Hunterad's journal

It’s been almost three years since I last made a journal entry, wow, time flies. I’ve thought about posting a number of times and occasionally written out a post and deleted it. Usually while rereading a post before hitting ‘reply’ I find some objection to the post, and most often that objection is that I already know the ‘answer’ to my problems is in the very simple very direct application of the actualism method, and that everything I’m writing amounts to procrastination and avoidance. Although I think this is true, I also think that writing may help end the procrastination sooner, especially considering that I am effectively writing journal posts inside my head anyway :laughing:

I think the essence of what I have learned in the last 31 months is that pursuits of material success don’t bring lasting fulfillment. It seems like normally people learn this before learning the same lesson with spiritual success, but having been intensively engaged in spirituality (Buddhism) early in life, I think I may have learned these lessons in the opposite order. Long story short I went back to school while working part time, applied myself intensely, and made the transition from working in the food service industry to working as a data engineer in the digital marketing industry. This new profession is certainly more financially lucrative and less physically demanding, but, as I’m now seeing clearly, it has precisely the same potential for stress, discontentment, and disharmony with others. I think this insight is something I understood and believed in all along but I certainly held out hope that somehow I would be in a better position to deal with these things after this ‘upward’ transition in real-world terms.

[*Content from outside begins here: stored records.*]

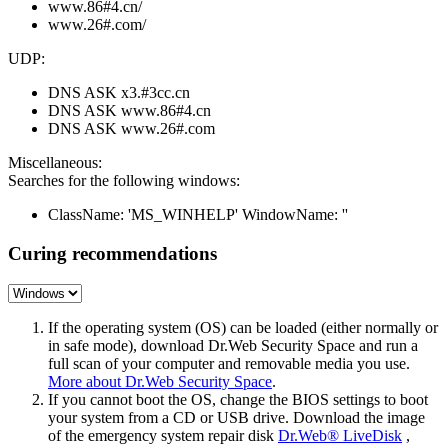
www.86#4.cn/
www.26#.com/
UDP:
DNS ASK x3.#3cc.cn
DNS ASK www.86#4.cn
DNS ASK www.26#.com
Miscellaneous:
Searches for the following windows:
ClassName: 'MS_WINHELP' WindowName: ''
Curing recommendations
If the operating system (OS) can be loaded (either normally or
in safe mode), download Dr.Web Security Space and run a
full scan of your computer and removable media you use.
More about Dr.Web Security Space
.
If you cannot boot the OS, change the BIOS settings to boot
your system from a CD or USB drive. Download the image
of the emergency system repair disk
Dr.Web® LiveDisk
,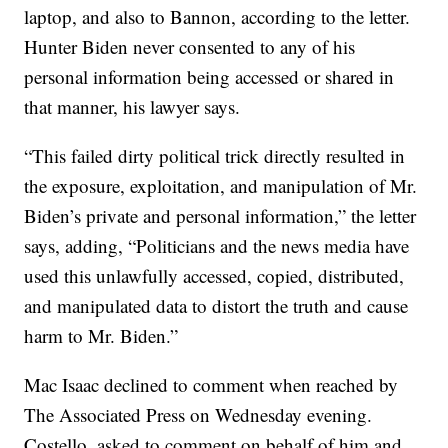
laptop, and also to Bannon, according to the letter.
Hunter Biden never consented to any of his
personal information being accessed or shared in
that manner, his lawyer says.
“This failed dirty political trick directly resulted in
the exposure, exploitation, and manipulation of Mr.
Biden’s private and personal information,” the letter
says, adding, “Politicians and the news media have
used this unlawfully accessed, copied, distributed,
and manipulated data to distort the truth and cause
harm to Mr. Biden.”
Mac Isaac declined to comment when reached by
The Associated Press on Wednesday evening.
Costello, asked to comment on behalf of him and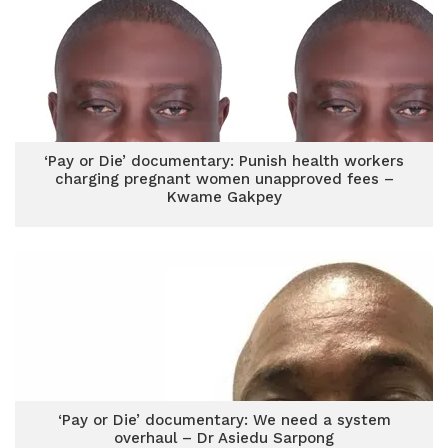
‘Pay or Die’ documentary: Punish health workers
charging pregnant women unapproved fees –
Kwame Gakpey
‘Pay or Die’ documentary: We need a system
overhaul – Dr Asiedu Sarpong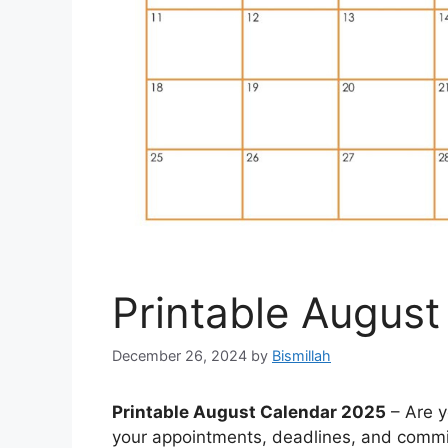
Printable Augus
December 26, 2024
by
Bismillah
Printable August Calendar 2025
– Are y
your appointments, deadlines, and commi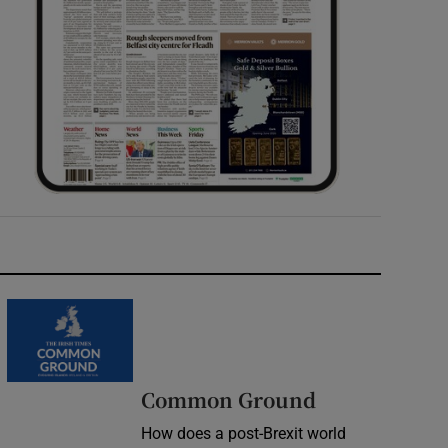
Common Ground
How does a post-Brexit world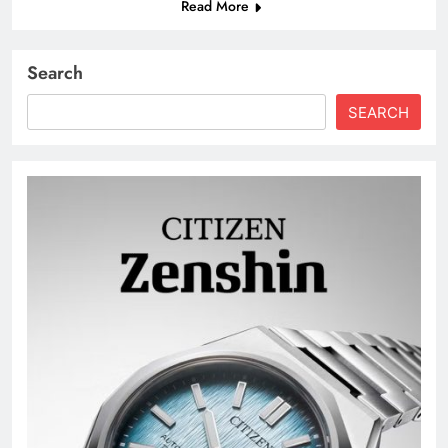
Read More
Search
SEARCH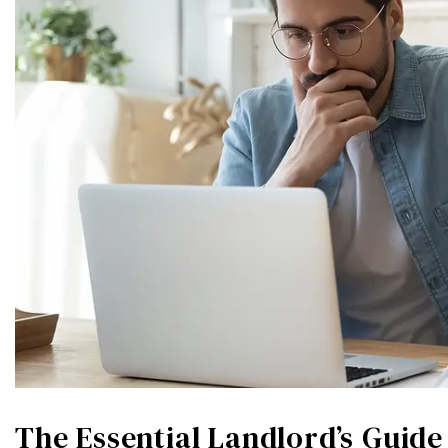
The Essential Landlord’s Guid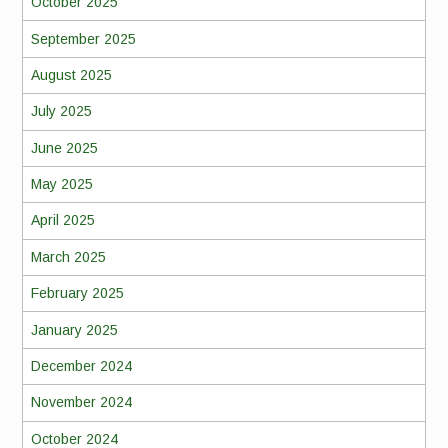
October 2025
September 2025
August 2025
July 2025
June 2025
May 2025
April 2025
March 2025
February 2025
January 2025
December 2024
November 2024
October 2024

The other big change in this time was entering into my first (still ongoing) long-term relationship with my girlfriend. We’ve been living together and spending almost all of our free time together all this time, in relatively good (but far from perfect) harmony and intimacy. There’s no other place in my life where there is such direct feedback for the quality of my actualism practice as there is in how I experience our relationship. When I’m not applying the actualism method, the relationship can feel unfair and stifling, while when I am applying it things can feel incredibly intimate to the point of feeling magical, like there is no separation between us. These ways of experiencing can alternate fairly rapidly where I feel like I can ascend and descend through that spectrum of experience in the course of a week. With ‘work stress’ on the other hand where relationships are much more measured and controlled, that same alternation in mode of experience is much more internal.

So with that recap out of the way, I’ll turn my focus to how I’m pursuing that better way of experiencing, and what is preventing me from applying it more consistently. Since this post is getting pretty long, I will try and stay light on the details, with a plan to post more consistently and fill them in a bit over time in a less formal style and in dialogue with anyone who chooses to comment.

My focus, inspired by the successes of several participants and their interactions with Vineeto, has mostly been on diving into naivete. This has been a process of making an effort to recognize that I am my feelings, that I can choose how I want to be, and that being naivete is essential to (or perhaps the same as?) being happy and harmless. I remember being particularly stirred by this from Vineeto:

especially the endorsement of Kub’s ‘passionate care to be innocence personified’, recognizing that it had never really been part of how I approached actualism.

Since then, I’ve been attempting to galvanize that passionate care which is for this body and everybody to flourish through ‘my’ seeking naivete, which is inextricably linked to seeking my end. Directly recognizing that my calculating/guileful tendencies are the very thing that prevents happiness and harmless is a small step from seeing that my being is the very thing that prevents perfection.

All this feels clear while I write it, but what is not so clear is how I will successfully function in the competitive world in which I live, surrounded by fellow calculating and guileful identities, if I dive with greater abandon into naivete and eventually innocence. It’s like I know that I could sacrifice my cunning in exchange for peace and harmony, but I don’t know with confidence that this body will continue to provide for itself and others in an environment where those identities are competing for the same resources as me (and of course they too are largely driven by their fear of mine and others cunning).

I have moments of confidence in this brain’s ability to accomplish everything necessary with ease, and I also have shocks where I fall back down into the fray upon seeing the undeniable insecurity of my employment/wealth/reputation/whatever. I think there is some failure to fully distinguish naivete from pacifism at an experiential level, plus a lack of consistent experiences of naivete that would give me confidence in my ability to live my life in that state. Additionally, I think I am driven by instinct to achieve something that is not actually possible, which is a permanent security/survival of some sort, and since I know there is nothing that can be practically done to achieve this impossibility, my efforts are effectively reduced to emotional grasping for it and lamenting its unattainability.

Anyway, that’s all for now, but more to come!